You must have a ddw-catalogs (or other) dataset set up to hold your catalog files when you are done running the collector.



Setting up authentication for cataloging Amazon S3

This section will walk you through the process of setting up an account with S3 read-access policy and setting up a credentials profile file.

Creating a user

Skip this step if you already have an user that you want to run the collector with and the user has ReadOnlyAccess access to Amazon S3. Detailed AWS documentation on this topic is available here.

  1. Login to the AWS portal and navigate to IAM service. Under Users, click Add users to add an user. You can also select an existing user.

  2. On the next screen:

    1. In the Permissions option, select Add permissions (attach policies directly).

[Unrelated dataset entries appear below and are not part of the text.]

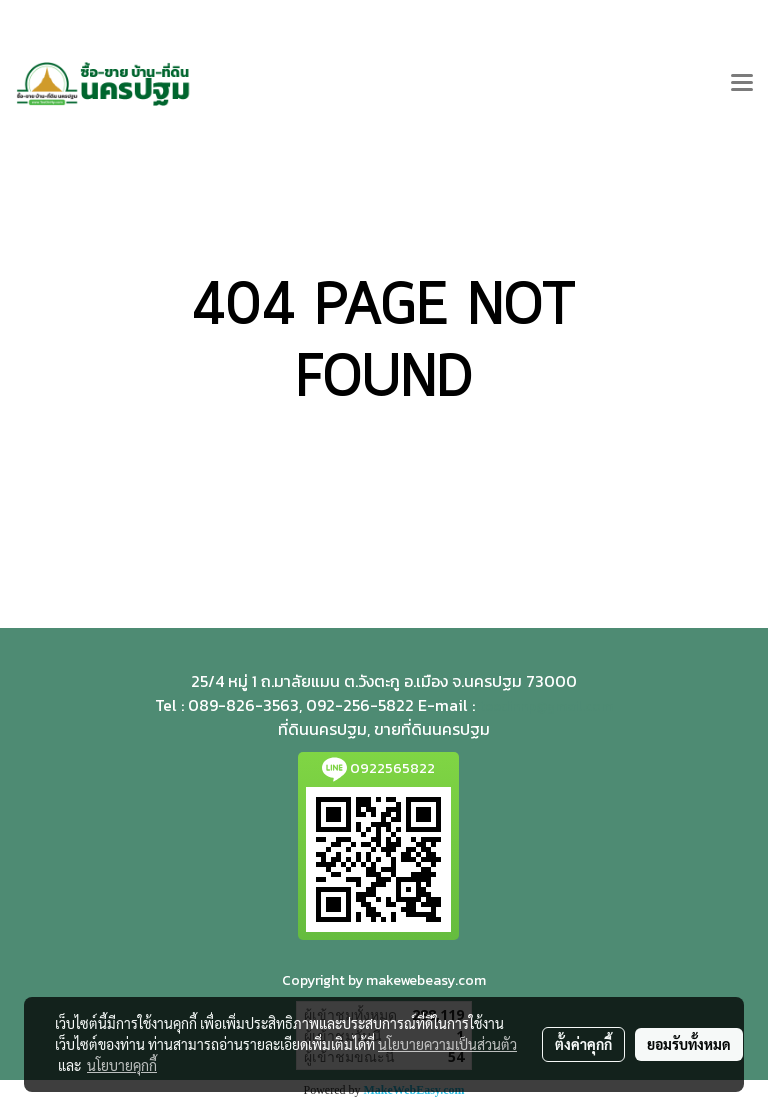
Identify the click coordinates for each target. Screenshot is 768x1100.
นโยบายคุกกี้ (122, 1065)
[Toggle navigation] (742, 84)
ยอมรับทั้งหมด (689, 1044)
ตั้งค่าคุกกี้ (583, 1044)
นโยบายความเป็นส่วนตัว (447, 1044)
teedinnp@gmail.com (546, 706)
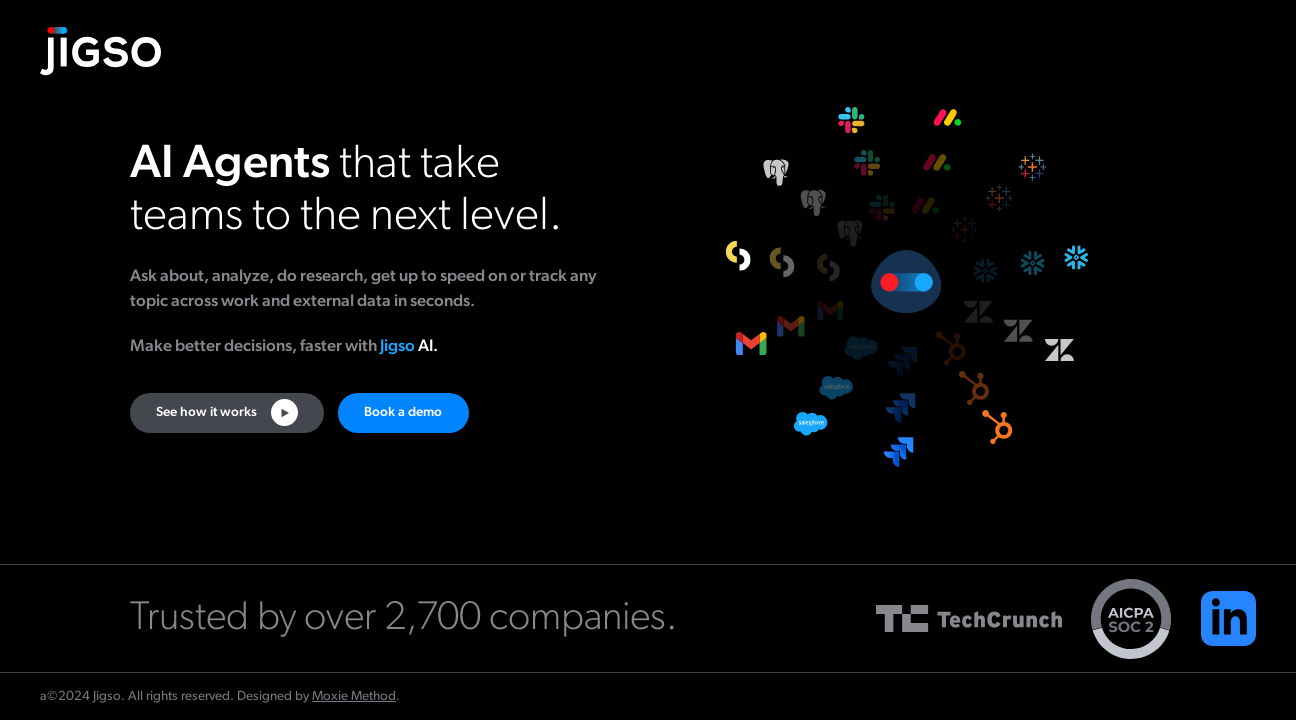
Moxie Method (354, 696)
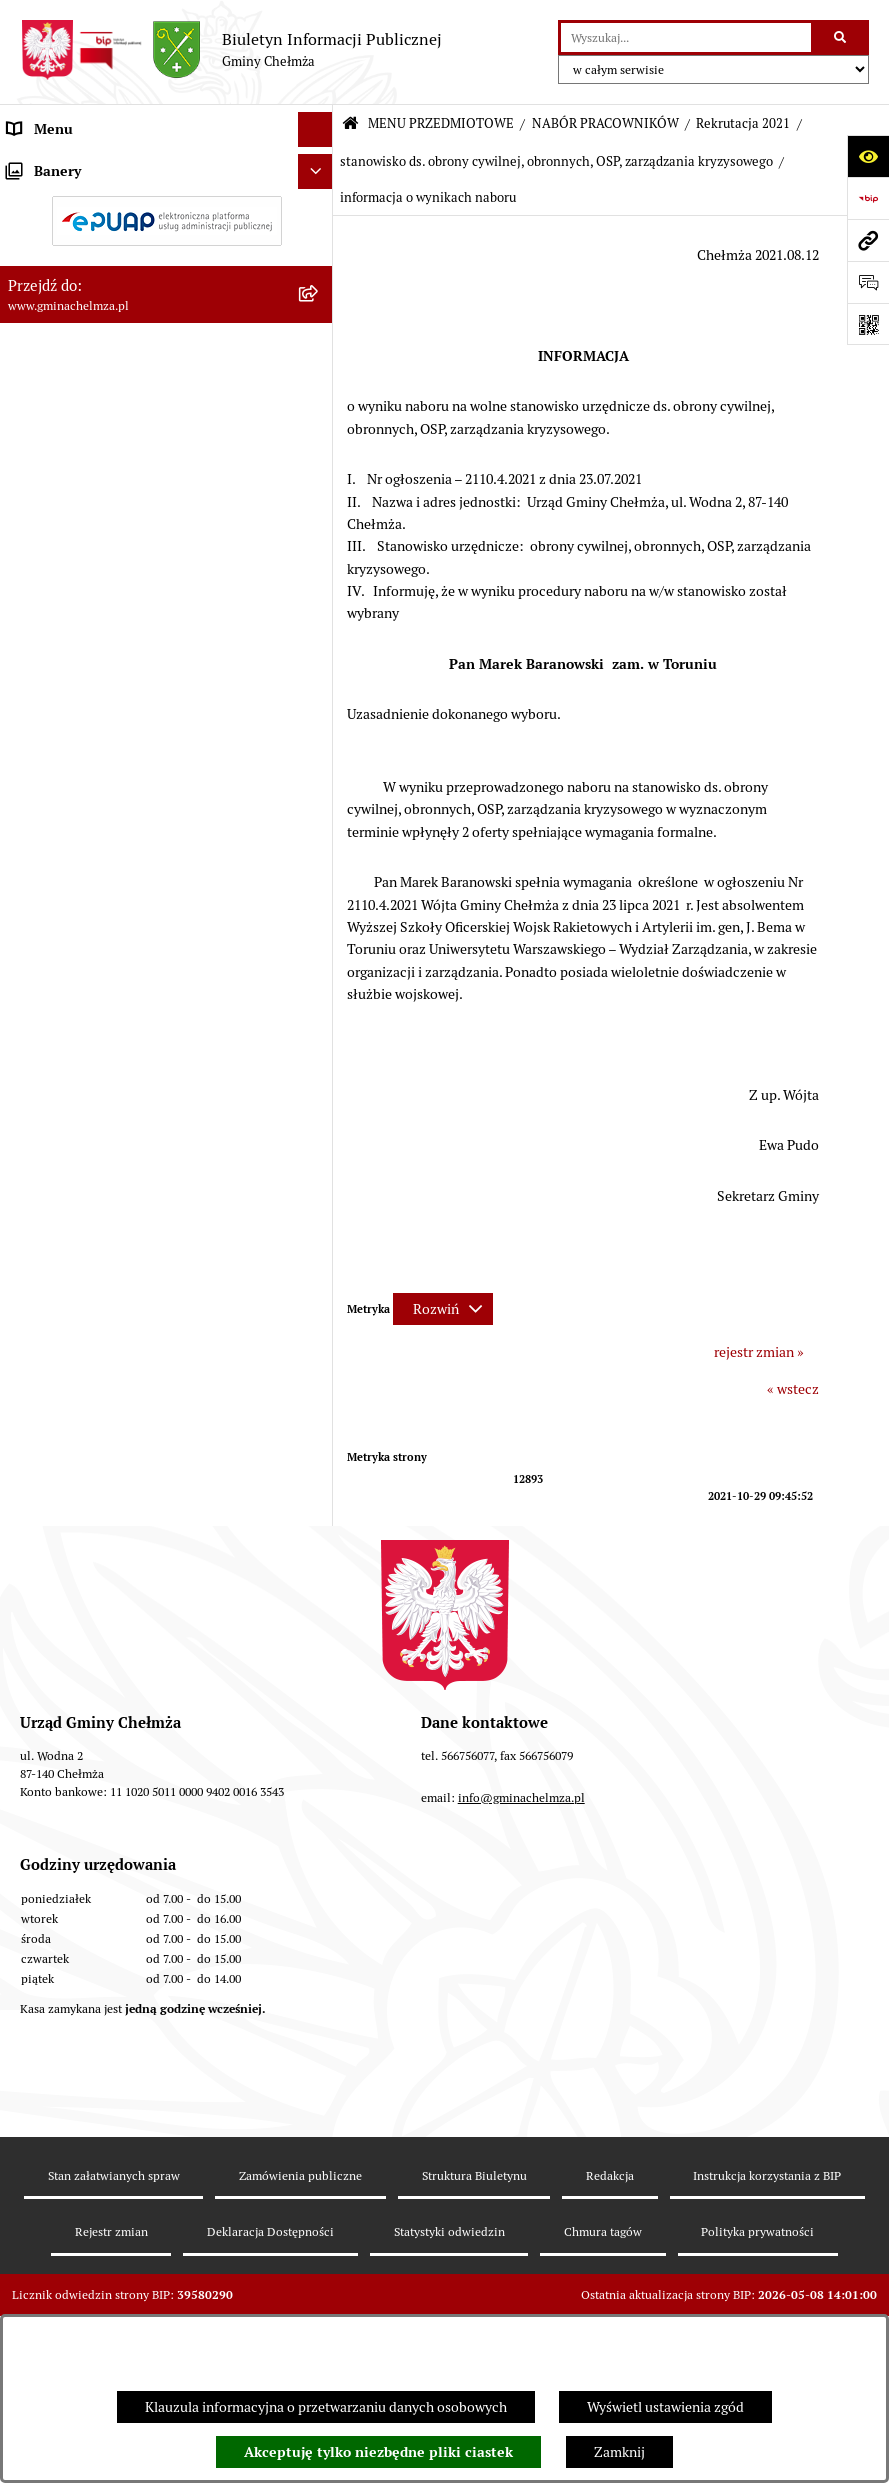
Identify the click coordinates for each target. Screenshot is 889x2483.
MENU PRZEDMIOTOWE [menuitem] (83, 164)
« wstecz (793, 1389)
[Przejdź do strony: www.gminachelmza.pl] (868, 240)
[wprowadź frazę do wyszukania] (686, 37)
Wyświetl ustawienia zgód (665, 2407)
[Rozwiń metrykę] (443, 1309)
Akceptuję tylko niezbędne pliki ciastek (378, 2452)
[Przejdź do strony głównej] (231, 50)
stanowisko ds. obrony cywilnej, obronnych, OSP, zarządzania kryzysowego (556, 161)
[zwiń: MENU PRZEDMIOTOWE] (319, 164)
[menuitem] (166, 212)
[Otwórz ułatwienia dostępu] (868, 156)
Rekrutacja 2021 (743, 123)
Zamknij (619, 2452)
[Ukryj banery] (315, 1645)
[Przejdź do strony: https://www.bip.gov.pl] (868, 198)
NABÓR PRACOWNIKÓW (605, 123)
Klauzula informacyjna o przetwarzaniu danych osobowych (326, 2407)
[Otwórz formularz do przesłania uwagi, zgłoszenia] (868, 282)
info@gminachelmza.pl (521, 2068)
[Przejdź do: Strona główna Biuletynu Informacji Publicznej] (350, 124)
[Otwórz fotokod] (868, 324)
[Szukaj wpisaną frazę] (841, 37)
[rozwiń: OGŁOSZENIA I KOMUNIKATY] (319, 211)
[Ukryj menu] (315, 129)
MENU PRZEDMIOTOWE (441, 123)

    2. In, Permissions policies section, select AmazonS3ReadOnlyAccess.

      Click Next.

  3. On the last screen click the Add permissions or Create user.

Obtaining access key for the user

Skip this step if you already have the access key for the user that you plan to use for running the collector. Detailed AWS documentation on this topic is available here.

  1. Login to the AWS portal and navigate to IAM service.

  2. Under Users, select the user that plan to use for the collector.

  3. On the Security credentials tab, click Create access key.

  4. Select Application running outside AWS. Click Next.

  5. Add the optional Description tag. Click Create Access key.

  6. Note down the Access key ID and Secret access key. You will need this information for setting up the credentials file.

Setting up credentials file

Skip this step if you already have the AWS CLI installed and credentials profiles file set up.

  1. Install the AWS CLI.

  2. From the command line, run aws configure. This stores the credentials to ~/.aws/credentials.